You start by shaping the specification until the problem is concrete. You create artifacts that make the intended behavior visible. You keep implementation connected to those artifacts. You review changes as pull requests. You validate them in preview environments. You rely on CI and CD so production is a merge, not a ceremony. And you make it cheap to iterate on the actual end-user behavior instead of discussing abstractions forever.

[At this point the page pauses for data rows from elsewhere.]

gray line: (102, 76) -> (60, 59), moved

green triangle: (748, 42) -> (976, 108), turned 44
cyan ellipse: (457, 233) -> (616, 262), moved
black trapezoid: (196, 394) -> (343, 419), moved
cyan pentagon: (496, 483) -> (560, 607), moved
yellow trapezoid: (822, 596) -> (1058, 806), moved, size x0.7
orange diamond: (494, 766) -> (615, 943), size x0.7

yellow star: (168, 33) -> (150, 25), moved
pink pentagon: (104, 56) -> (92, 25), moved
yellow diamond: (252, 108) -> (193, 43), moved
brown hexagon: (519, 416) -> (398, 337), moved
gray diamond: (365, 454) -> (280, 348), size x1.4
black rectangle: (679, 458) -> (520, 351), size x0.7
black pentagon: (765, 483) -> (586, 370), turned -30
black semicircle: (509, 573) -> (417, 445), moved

That is why I keep coming back to the same point: poor specs are still one of the biggest causes of delivery drag, and AI does not remove that problem. If anything, it makes the cost of vague thinking show up sooner. The same DORA pattern applies here too. AI can improve throughput while instability goes up. The teams that benefit are the ones pairing fast generation with strong version control, small batches, visible delivery flow, and reliable feedback loops.

This tiny project made that obvious. Writing code got easier very quickly. Building a system where that speed stayed useful required much more deliberate structure.

Where AI still needed a human to steer it

AI accelerated implementation, but it did not remove the hard calls. Those still depended on experience.

In my case, the places where I had to steer aggressively were the parts that determine whether the app feels real or flimsy: choosing the framework and deployment setup, defining the test rules, setting up the skills and MCP tooling, making the user flow coherent, fixing accessibility issues, pushing toward four perfect Lighthouse scores, defining the font and glyph usage, specifying the PWA requirements, and then grinding through the visual inconsistencies and bugs that always show up once a product gets close to release.

That final stretch is where seniority still matters most. Not because AI cannot type code, but because someone still has to decide what "done" means, what quality bar is acceptable, what to simplify, what to ignore, what has to be corrected now, and what risk is worth carrying.

Closing

What I like about this project is that it was small enough to finish and honest enough to be instructive. It was not a grand product launch. It was one practical app and one complete delivery chain.

The chain was the real lesson: verify the formula, build the disposable prototype, use that to drive design, encode constraints before scaling implementation, wire the work into Git and preview deployments, and then use experience to steer the final quality.

That is the part I think scales. Not the novelty of a mortgage calculator, and not the novelty of doing some of the work from a phone. The durable part is the delivery setup: better specs, better artifacts, faster reviews, preview validation on the target device, and production deployment as a routine outcome instead of a stressful event.